The Netherlands is facing a worse year than the CPB has calculated

The container transfer on the second Maasvlakte in the port of Rotterdam.Image Raymond Rutting / de Volkskrant

The Organization for Economic Co-operation and Development (OECD) also expects the Dutch economy to grow by 1.1 percent in 2024. These poor forecasts are the result of a combination of factors, such as high inflation, the cooling global economy and interest rate hikes by central banks.

This makes the OECD gloomier than the CPB. The Dutch institute, based in The Hague, expects an increase in gross domestic product of 1.5 percent next year, after a plus of 4.6 percent this year.
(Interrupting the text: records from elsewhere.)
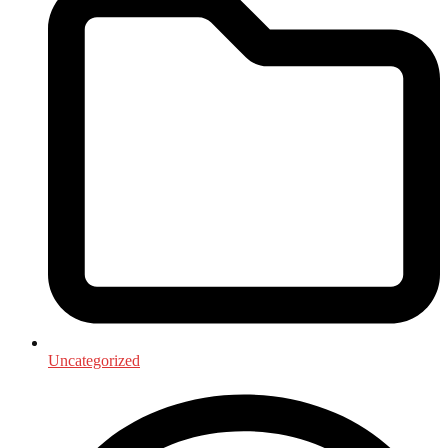
Uncategorized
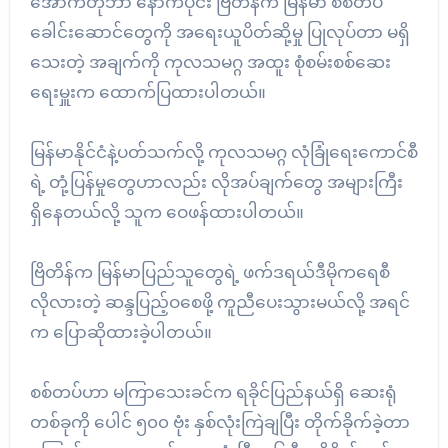
အောက်တိုဘာ နောက်ပိုင်း ဗြိတိန်က မြန်မာ စစ်တပ်
ခေါင်းဆောင်တွေကို အရေးယူပိတ်ဆို့မှု ပြုလုပ်တာ မရှိ
သေးတဲ့ အချက်ကို ကုလသမဂ္ဂ အထူး စုံစမ်းစစ်ဆေး
ရေးမှူးက ထောက်ပြထားပါတယ်။
မြန်မာနိုင်ငံနဲ့ပတ်သက်လို့ ကုလသမဂ္ဂ လုံခြုံရေးကောင်စီ
ရဲ့ တုံ့ပြန်မှုတွေဟာလည်း လိုအပ်ချက်တွေ အများကြီး
ရှိနေတယ်လို့ သူက ဝေဖန်ထားပါတယ်။
ဗြိတိန်က မြန်မာပြည်သူတွေရဲ့ ဖက်ဒရယ်ဒီမိုကရေစီ
လိုလားတဲ့ ဆန္ဒပြည့်ဝစေဖို့ ကူညီပေးသွားမယ်လို့ အရင်
က ပြောဆိုထားခဲ့ပါတယ်။
စစ်တပ်ဟာ မကြာသေးခင်က ရခိုင်ပြည်နယ်ရှိ ဆေးရုံ
တစ်ခုကို ပေါင် ၅၀၀ ဗုံး နှစ်လုံးကြဲချပြီး တိုက်ခိုက်ခဲ့တာ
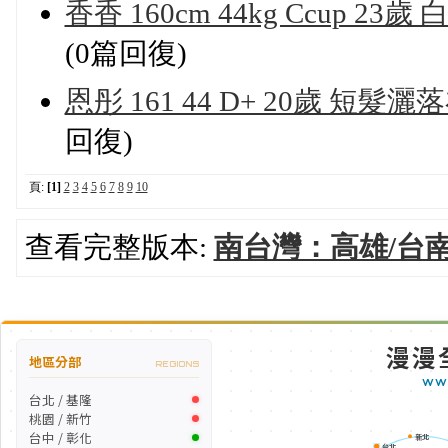
香香 160cm 44kg Ccup
(0篇回復)
恩彤 161 44 D+ 20歲 
回復)
頁:
[1]
2
3
4
5
6
7
8
9
10
查看完整版本:
南台灣：高雄/台南
漫漫
地區分部
REGIONS
WW
台北 / 基隆
桃園 / 新竹
台中 / 彰化
新北
台北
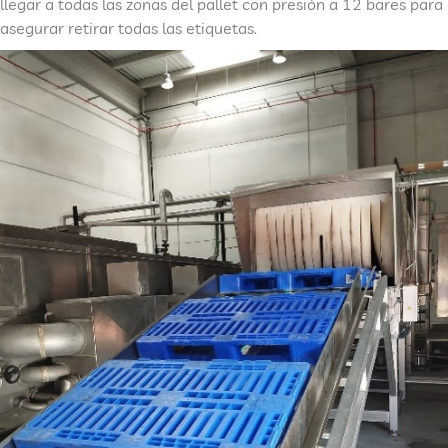
llegar a todas las zonas del pallet con presión a 12 bares para
asegurar retirar todas las etiquetas.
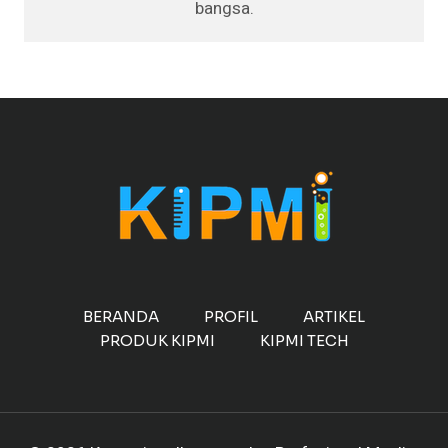
bangsa.
BERANDA
PROFIL
ARTIKEL
PRODUK KIPMI
KIPMI TECH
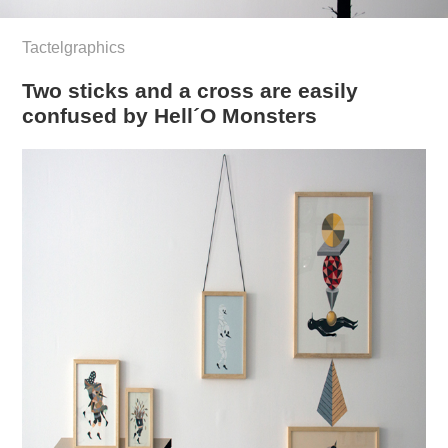
Tactelgraphics
Two sticks and a cross are easily
confused by Hell´O Monsters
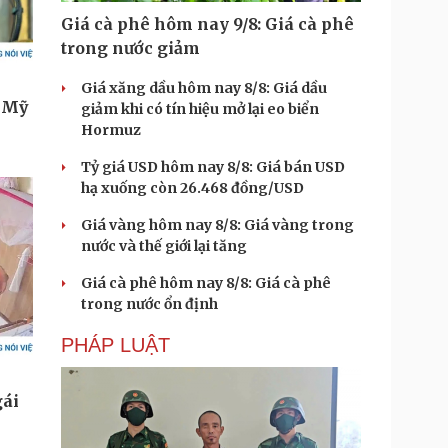
Giá cà phê hôm nay 9/8: Giá cà phê
trong nước giảm
Giá xăng dầu hôm nay 8/8: Giá dầu
giảm khi có tín hiệu mở lại eo biển
Hormuz
Tỷ giá USD hôm nay 8/8: Giá bán USD
hạ xuống còn 26.468 đồng/USD
Giá vàng hôm nay 8/8: Giá vàng trong
nước và thế giới lại tăng
Giá cà phê hôm nay 8/8: Giá cà phê
trong nước ổn định
PHÁP LUẬT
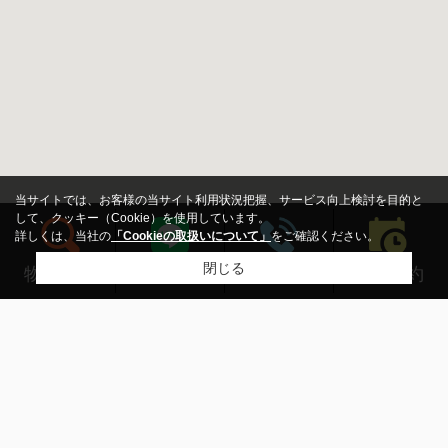
当サイトでは、お客様の当サイト利用状況把握、サービス向上検討を目的と
して、クッキー（Cookie）を使用しています。
詳しくは、当社の
「Cookieの取扱いについて」
をご確認ください。
閉じる
来店予約
物件検索
LINEする
電話する
新築・中古
指定しない
新築
中古
価格
～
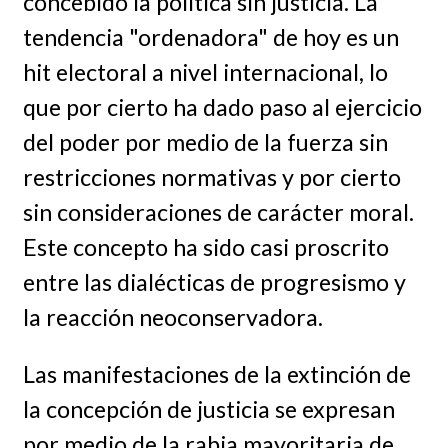
concebido la política sin justicia. La
tendencia "ordenadora" de hoy es un
hit electoral a nivel internacional, lo
que por cierto ha dado paso al ejercicio
del poder por medio de la fuerza sin
restricciones normativas y por cierto
sin consideraciones de carácter moral.
Este concepto ha sido casi proscrito
entre las dialécticas de progresismo y
la reacción neoconservadora.
Las manifestaciones de la extinción de
la concepción de justicia se expresan
por medio de la rabia mayoritaria de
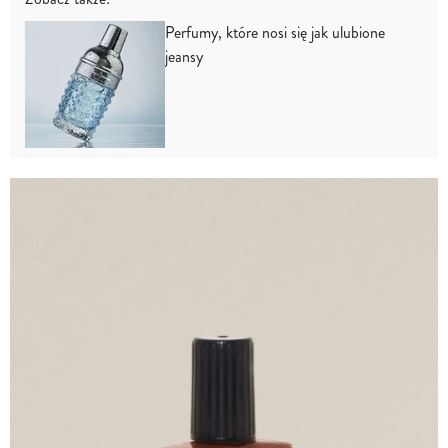
Perfumy, które nosi się jak ulubione
jeansy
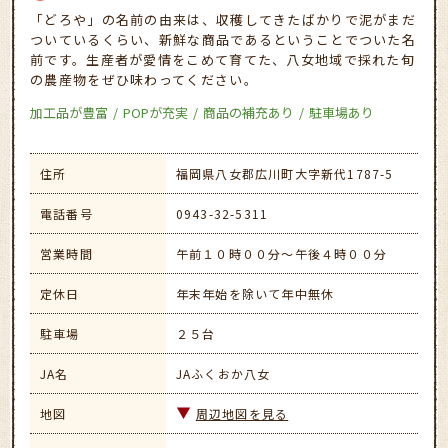
「どろや」の名前の由来は、収穫してきたばかりで泥がまだ
ついているくらい、新鮮な商品であるということでついた名
前です。生産者が愛情をこめて育てた、八女地域で採れた旬
の農産物をぜひ味わってください。
加工品が豊富
POPが充実
商品の補充あり
駐車場あり
住所
福岡県八女郡広川町大字新代1787-5
電話番号
0943-32-5311
営業時間
午前１０時００分～午後４時００分
定休日
年末年始を除いて年中無休
駐車場
２５台
JA名
JAふくおか八女
地図
周辺地図を見る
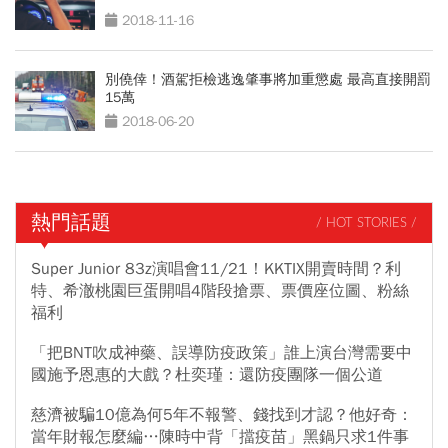
2018-11-16
別僥倖！酒駕拒檢逃逸肇事將加重懲處 最高直接開罰
15萬
2018-06-20
熱門話題
/ HOT STORIES /
Super Junior 83z演唱會11/21！KKTIX開賣時間？利
特、希澈桃園巨蛋開唱4階段搶票、票價座位圖、粉絲
福利
「把BNT吹成神藥、誤導防疫政策」誰上演台灣需要中
國施予恩惠的大戲？杜奕瑾：還防疫團隊一個公道
慈濟被騙10億為何5年不報警、錢找到才認？他好奇：
當年財報怎麼編…陳時中背「擋疫苗」黑鍋只求1件事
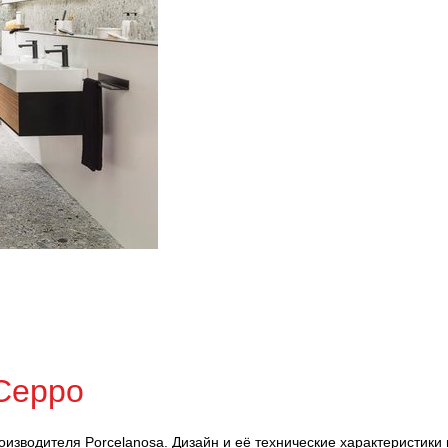
Ceppo
оизводителя Porcelanosa. Дизайн и её технические характеристики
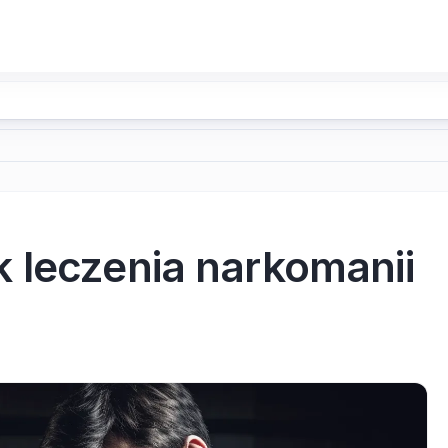
 leczenia narkomanii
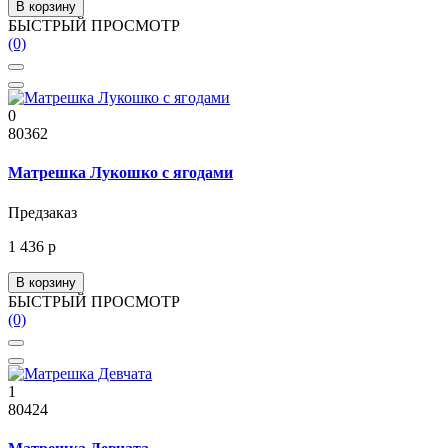
В корзину
БЫСТРЫЙ ПРОСМОТР
(0)
0
80362
Матрешка Лукошко с ягодами
Предзаказ
1 436 р
В корзину
БЫСТРЫЙ ПРОСМОТР
(0)
1
80424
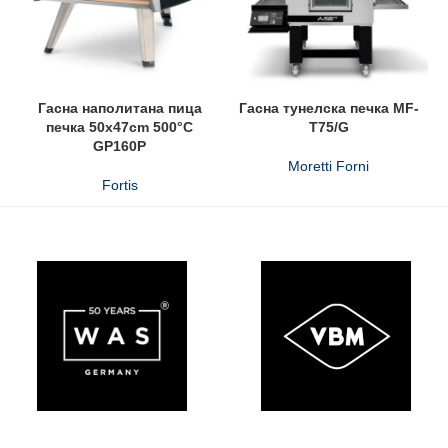
Гасна наполитана пица
Гасна тунелска печка MF-
печка 50x47cm 500°C
T75/G
GP160P
Moretti Forni
Fortis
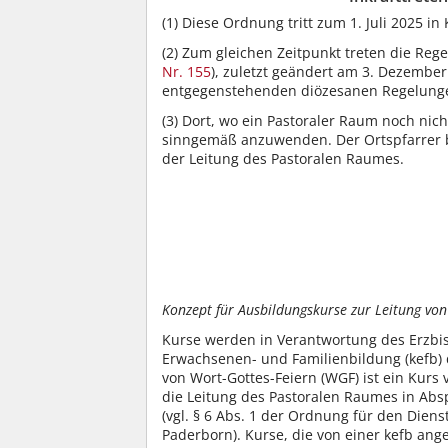
(1)
Diese Ordnung tritt zum 1. Juli 2025 in 
(2)
Zum gleichen Zeitpunkt treten die Rege
Nr. 155
), zuletzt geändert am 3. Dezember
entgegenstehenden diözesanen Regelunge
(3)
Dort, wo ein Pastoraler Raum noch nich
sinngemäß anzuwenden. Der Ortspfarrer bzw
der Leitung des Pastoralen Raumes.
Konzept für Ausbildungskurse zur Leitung von
Kurse werden in Verantwortung des Erzbis
Erwachsenen- und Familienbildung (kefb) 
von Wort-Gottes-Feiern (WGF) ist ein Kurs 
die Leitung des Pastoralen Raumes in Ab
(vgl. § 6 Abs. 1 der Ordnung für den Dien
Paderborn). Kurse, die von einer kefb a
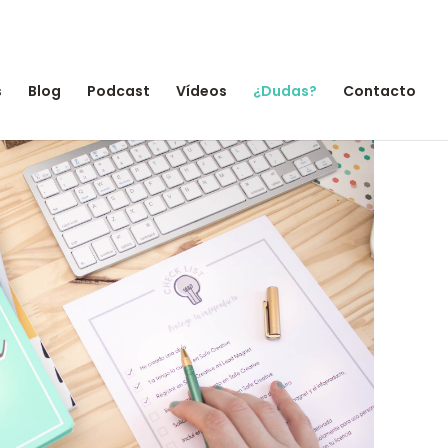
s
Blog
Podcast
Vídeos
¿Dudas?
Contacto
According to the Paris-based OECD, her more negative figure will not mean a blow to the labor market. Unemployment is projected to rise slightly from 3.6 percent this year to 4.1 percent in 2023.

Inflation peak

Inflation remains alarmingly high in the Netherlands. The OECD forecasts a peak of 15.4 percent for this quarter, driven by energy and food prices. Next year inflation would be 8.5 percent, the year after that 3.9 percent. The loss of purchasing power would only be compensated in 2024 by higher wages, which should rise by 5 percent in both 2023 and 2024.

With this modest outlook, central banks may be tempted to stop raising interest rates in order to hit the brakes on economic growth. That would be a bad idea, says the OECD. According to the think tank, the risks of going too fast with interest rates are less great than the risks of marking time.

In the latter case, inflation threatens to derail further, warns OECD economist Álvaro Santos Pereira. “Bringing inflation under control must be the top priority now, or we could face a wage-price spiral like in the 1970s, or inflation become so entrenched that the pain will only get worse.”